ACTION ITEM:
Stop at the line containing "tuo sito Web": every line of the listing from the first up to that one must be set down exactly.

DATASET ENTRIES:
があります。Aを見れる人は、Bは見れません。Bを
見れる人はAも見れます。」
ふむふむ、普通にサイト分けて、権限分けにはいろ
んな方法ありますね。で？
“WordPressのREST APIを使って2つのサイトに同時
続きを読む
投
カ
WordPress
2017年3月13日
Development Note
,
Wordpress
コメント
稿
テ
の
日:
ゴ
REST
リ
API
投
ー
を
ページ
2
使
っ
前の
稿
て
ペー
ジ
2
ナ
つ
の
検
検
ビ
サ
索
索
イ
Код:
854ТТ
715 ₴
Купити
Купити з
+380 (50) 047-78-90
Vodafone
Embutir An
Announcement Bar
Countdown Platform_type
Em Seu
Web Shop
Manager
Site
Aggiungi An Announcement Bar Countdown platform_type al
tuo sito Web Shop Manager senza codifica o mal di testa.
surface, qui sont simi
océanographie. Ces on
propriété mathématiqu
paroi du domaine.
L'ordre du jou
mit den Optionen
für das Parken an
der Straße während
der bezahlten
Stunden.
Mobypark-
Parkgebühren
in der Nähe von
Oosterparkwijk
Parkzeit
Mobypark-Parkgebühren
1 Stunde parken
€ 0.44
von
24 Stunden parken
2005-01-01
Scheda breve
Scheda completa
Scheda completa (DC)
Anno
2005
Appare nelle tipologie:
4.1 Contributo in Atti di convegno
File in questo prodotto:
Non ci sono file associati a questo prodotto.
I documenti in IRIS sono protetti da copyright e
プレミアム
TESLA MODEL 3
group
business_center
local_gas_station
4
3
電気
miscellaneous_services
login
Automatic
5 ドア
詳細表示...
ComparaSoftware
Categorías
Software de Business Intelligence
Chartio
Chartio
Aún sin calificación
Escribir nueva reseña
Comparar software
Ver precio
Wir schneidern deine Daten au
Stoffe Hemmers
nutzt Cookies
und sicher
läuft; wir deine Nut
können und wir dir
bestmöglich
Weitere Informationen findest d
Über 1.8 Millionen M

SOLUTION BELOW:
があります。Aを見れる人は、Bは見れません。Bを
見れる人はAも見れます。」
ふむふむ、普通にサイト分けて、権限分けにはいろ
んな方法ありますね。で？
“WordPressのREST APIを使って2つのサイトに同時
続きを読む
投
カ
WordPress
2017年3月13日
Development Note
,
Wordpress
コメント
稿
テ
の
日:
ゴ
REST
リ
API
投
ー
を
ページ
2
使
っ
前の
稿
て
ペー
ジ
2
ナ
つ
の
検
検
ビ
サ
索
索
イ
Код:
854ТТ
715 ₴
Купити
Купити з
+380 (50) 047-78-90
Vodafone
Embutir An
Announcement Bar
Countdown Platform_type
Em Seu
Web Shop
Manager
Site
Aggiungi An Announcement Bar Countdown platform_type al
tuo sito Web Shop Manager senza codifica o mal di testa.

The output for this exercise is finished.